Techniques

Pre-training

The initial phase of training AI models on large datasets to learn general patterns before specializing for specific tasks.

What is pre-training?

Pre-training is the initial phase where AI models learn general patterns from large, diverse datasets before being adapted for specific tasks.

The idea: Rather than training a model from scratch for each task, first train a general-purpose model on massive data. This "pre-trained" model becomes a starting point for many downstream applications.

For language models:

  • Data: Trillions of tokens from internet, books, code
  • Task: Predict the next word (or fill in masked words)
  • Result: Model learns language, facts, reasoning patterns

Why it works: Predicting text requires understanding language structure, world knowledge, and reasoning. A model that can accurately predict what comes next has learned a lot about how language and concepts work.

How pre-training works

Data collection: Gather massive datasets. For GPT-style models:

  • Web pages (Common Crawl)
  • Books and articles
  • Code repositories
  • Wikipedia
  • Filtered for quality

Training objective:

Causal language modeling (GPT-style): Predict the next token given previous tokens. "The cat sat on the ___" → "mat"

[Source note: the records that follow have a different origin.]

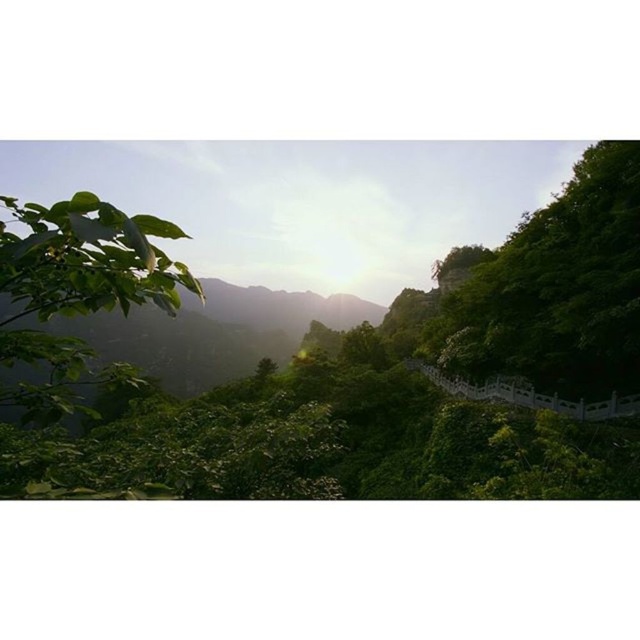 Question: Is green leafy tree at right bigger than green leafy tree at left?

Choices:
 (A) yes
 (B) no

Answer: (B)

Question: Considering the relative positions of green leafy tree at right and green leafy tree at left in the image provided, where is green leafy tree at right located with respect to green leafy tree at left?

Choices:
 (A) above
 (B) below

Answer: (A)

Question: Is green leafy tree at right above green leafy tree at left?

Choices:
 (A) yes
 (B) no

Answer: (A) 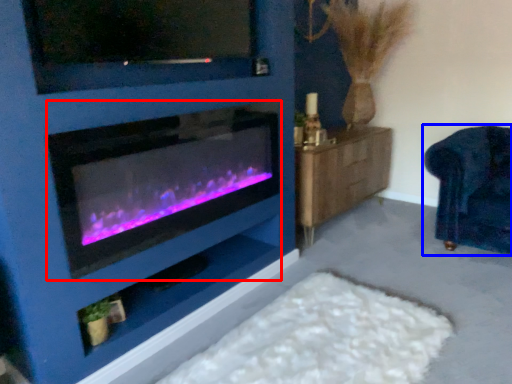 Question: Which object is further to the camera taking this photo, wood burning stove (highlighted by a red box) or furniture (highlighted by a blue box)?

Choices:
 (A) wood burning stove
 (B) furniture

Answer: (B) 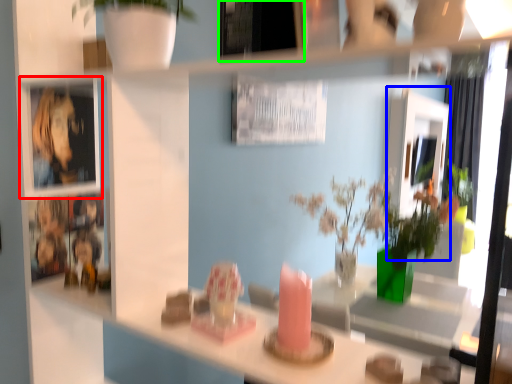 Question: Which object is the farthest from cabinet (highlighted by a red box)? Choose among these: mirror (highlighted by a blue box) or picture frame (highlighted by a green box).

Choices:
 (A) mirror
 (B) picture frame

Answer: (A) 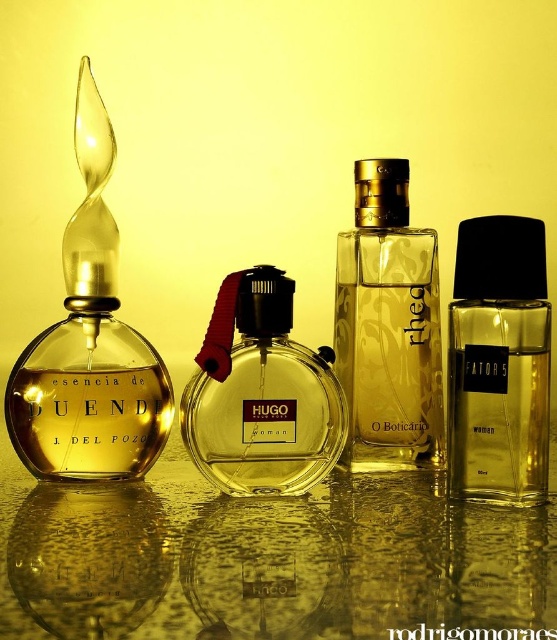 Question: Which of these objects is positioned closest to the transparent glass table at center?

Choices:
 (A) matte black perfume at center
 (B) transparent glass bottle at left
 (C) clear glass bottle at right
 (D) transparent glass bottle at center

Answer: (A)

Question: Which of the following is the closest to the observer?

Choices:
 (A) (398, 445)
 (B) (91, 419)
 (C) (458, 444)

Answer: (C)

Question: Can you confirm if transparent glass bottle at left is positioned below matte black perfume at center?

Choices:
 (A) yes
 (B) no

Answer: (B)

Question: Observing the image, what is the correct spatial positioning of transparent glass bottle at center in reference to matte black perfume at center?

Choices:
 (A) above
 (B) below

Answer: (A)

Question: Can you confirm if transparent glass bottle at center is smaller than matte black perfume at center?

Choices:
 (A) no
 (B) yes

Answer: (A)

Question: Which object is positioned closest to the clear glass bottle at right?

Choices:
 (A) transparent glass table at center
 (B) transparent glass bottle at left
 (C) matte black perfume at center
 (D) transparent glass bottle at center

Answer: (D) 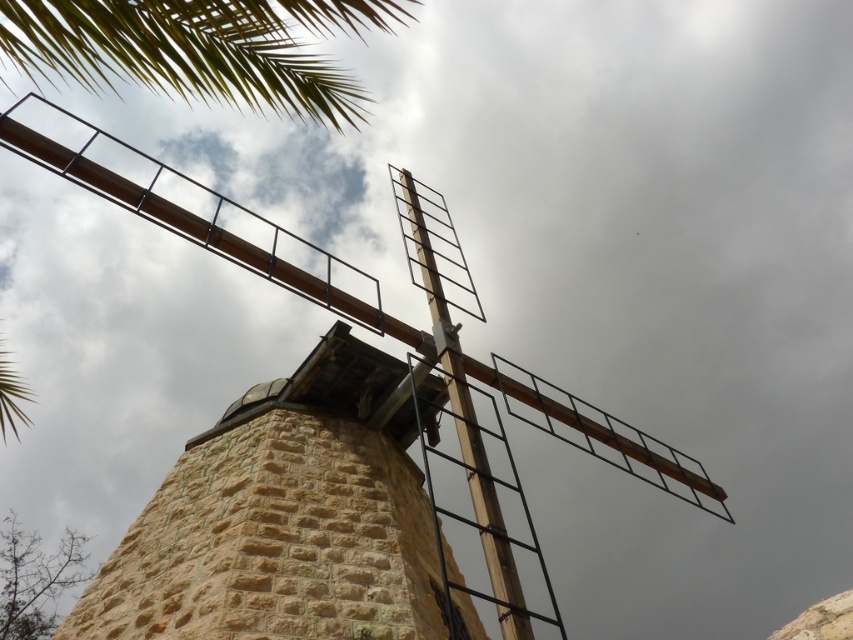 Which is more to the left, stone textured tower at center or wooden windmill at center?

From the viewer's perspective, wooden windmill at center appears more on the left side.

Which is more to the right, stone textured tower at center or wooden windmill at center?

stone textured tower at center

Which is in front, point (397, 497) or point (241, 227)?

Positioned in front is point (397, 497).

Locate an element on the screen. The height and width of the screenshot is (640, 853). stone textured tower at center is located at coordinates (283, 518).

Can you confirm if wooden windmill at center is wider than green leafy palm at upper left?

Correct, the width of wooden windmill at center exceeds that of green leafy palm at upper left.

Masked language modeling (BERT-style): Predict masked tokens from context. "The cat [MASK] on the mat" → "sat"

Training process:

  1. Tokenize text into tokens
  2. Feed through neural network
  3. Compare prediction to actual next token
  4. Calculate loss (how wrong)
  5. Backpropagate to update weights
  6. Repeat billions of times

Scale: GPT-3: 300 billion tokens, thousands of GPUs, weeks of training GPT-4: Estimated trillions of tokens

What pre-training teaches

Language structure: Grammar, syntax, common phrases, writing styles. Models learn to produce fluent text.

World knowledge: Facts, concepts, relationships. "Paris is the capital of France" encoded in weights.

Reasoning patterns: Logical inference, cause and effect, problem-solving approaches.

Task patterns: Question-answer format, instruction following, summarization. Models see many examples of each.

Limitations:

  • Knowledge cutoff: Only knows what was in training data
  • Biases: Reflects biases in training data
  • Hallucination: Can generate plausible but false information
  • No real understanding: Pattern matching, not true comprehension

Pre-trained models are remarkably capable but have consistent failure modes that downstream applications must address.

After pre-training

Raw pre-trained model: Can complete text but not optimized for following instructions or being helpful.

Instruction fine-tuning: Train on instruction-response pairs. "Summarize this article: [text]" → "[summary]" Makes model better at following directions.

RLHF (Reinforcement Learning from Human Feedback): Human raters compare outputs. Model learns to prefer responses humans rate higher.

Constitutional AI: Train model to evaluate its own outputs against principles and improve.

Domain fine-tuning: Specialize for specific domains: medical, legal, code, etc.

The pipeline: Pre-training → Instruction tuning → RLHF → (Optional: Domain fine-tuning)

ChatGPT, Claude, and other assistants go through all these stages. The pre-trained model is just the starting point.

Pre-training in practice

Who does pre-training: Only organizations with massive resources:

  • OpenAI (GPT series)
  • Anthropic (Claude)
  • Google (Gemini)
  • Meta (Llama)
  • Mistral, Cohere, etc.

Cost:

  • GPT-3: ~$4.6M compute cost
  • GPT-4: Estimated $50-100M+
  • Requires specialized infrastructure, data pipelines, engineering

Most organizations don't pre-train: Instead, use pre-trained models via:

  • APIs (OpenAI, Anthropic)
  • Open-source models (Llama, Mistral)
  • Fine-tuning existing models

When pre-training makes sense:

  • Control over training data (privacy, quality)
  • Unique domain with insufficient coverage
  • Cost optimization at extreme scale
  • Research purposes

For 99% of applications: Start with existing pre-trained models and adapt through prompting, RAG, or fine-tuning.